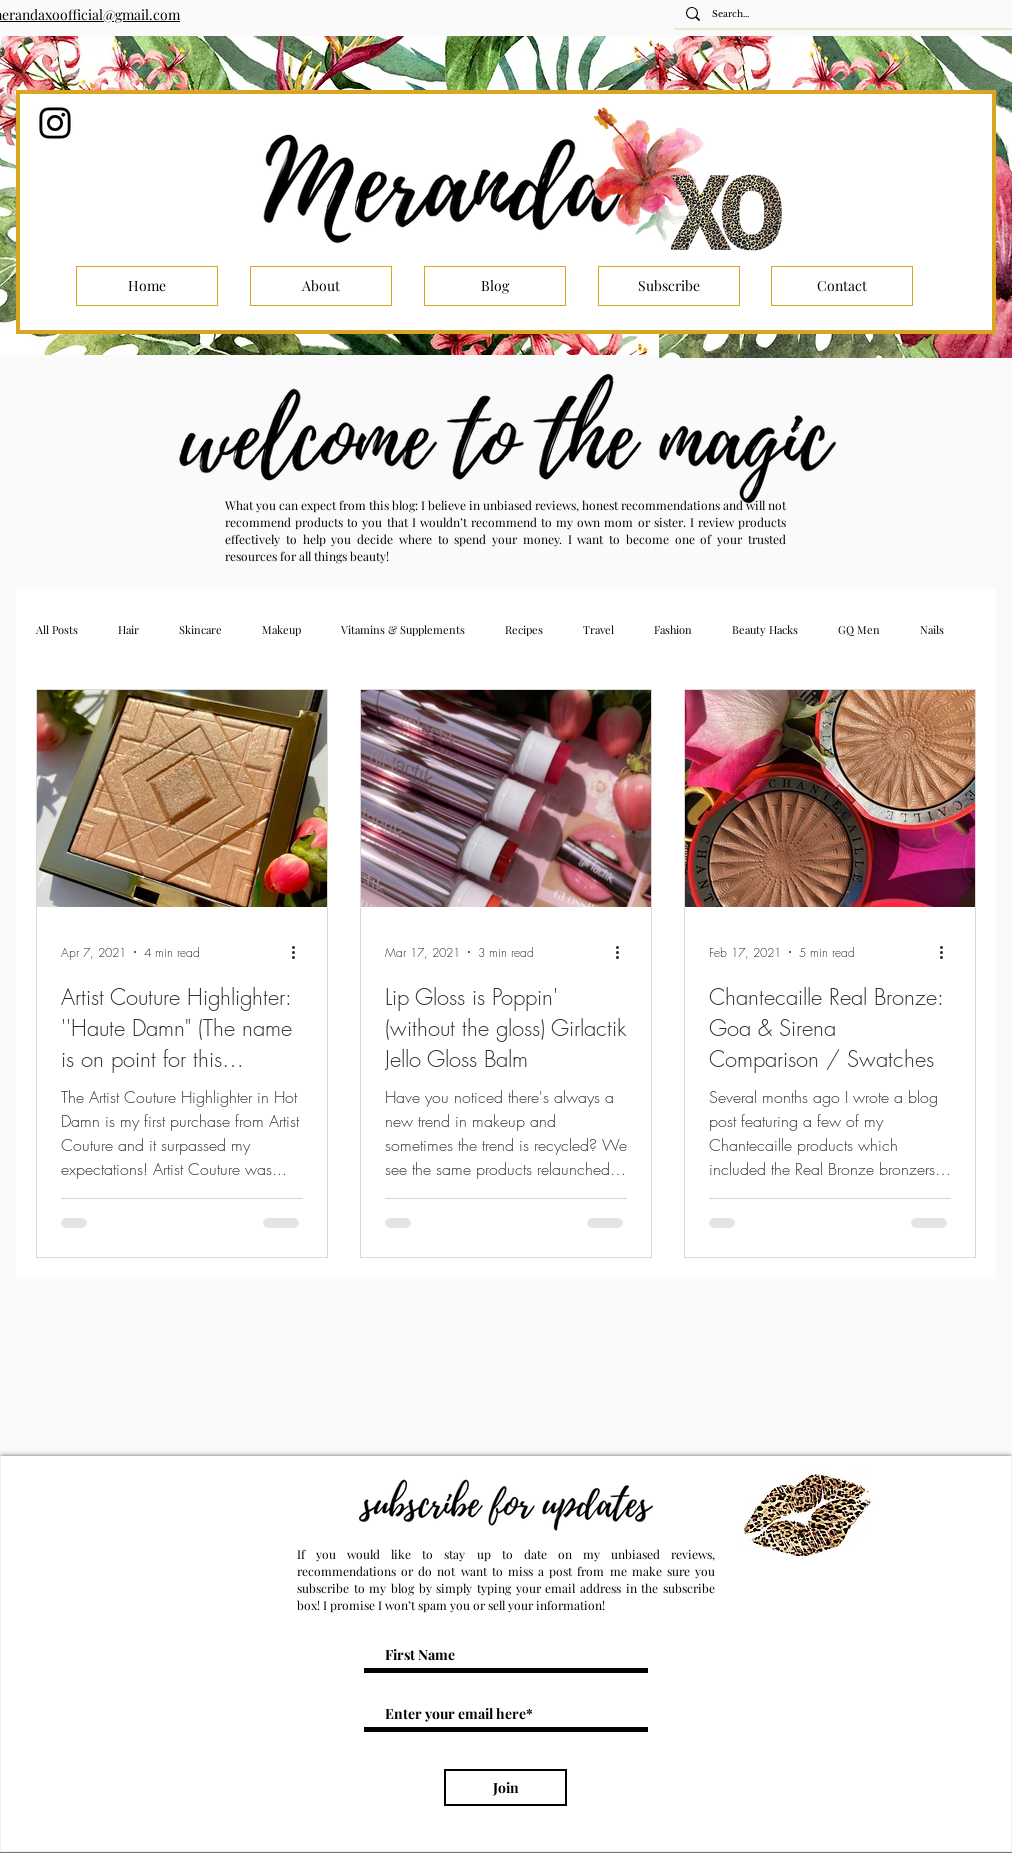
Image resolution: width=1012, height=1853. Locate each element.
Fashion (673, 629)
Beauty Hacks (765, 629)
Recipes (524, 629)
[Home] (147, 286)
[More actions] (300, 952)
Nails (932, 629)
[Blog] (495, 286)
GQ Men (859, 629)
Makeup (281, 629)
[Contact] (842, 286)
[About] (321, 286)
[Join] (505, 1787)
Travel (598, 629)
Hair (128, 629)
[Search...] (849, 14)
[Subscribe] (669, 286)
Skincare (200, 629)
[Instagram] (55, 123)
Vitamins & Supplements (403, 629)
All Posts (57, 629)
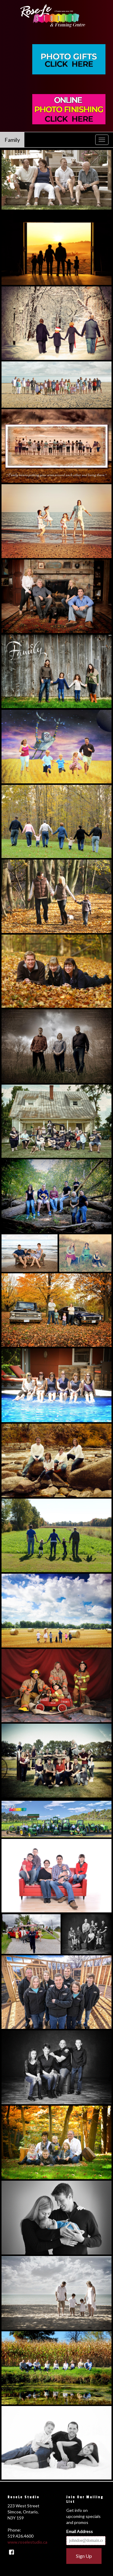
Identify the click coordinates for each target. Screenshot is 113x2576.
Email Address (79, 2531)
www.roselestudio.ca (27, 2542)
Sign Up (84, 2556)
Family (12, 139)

##########

• **Directions for this task**:
Every line of the records containing the word "each" must appear in the answer.

• **Solution to the problem**:
Image resolution: width=1012, height=1853. Locate each element.
Identify the click coordinates for each target. Screenshot is 113x2576.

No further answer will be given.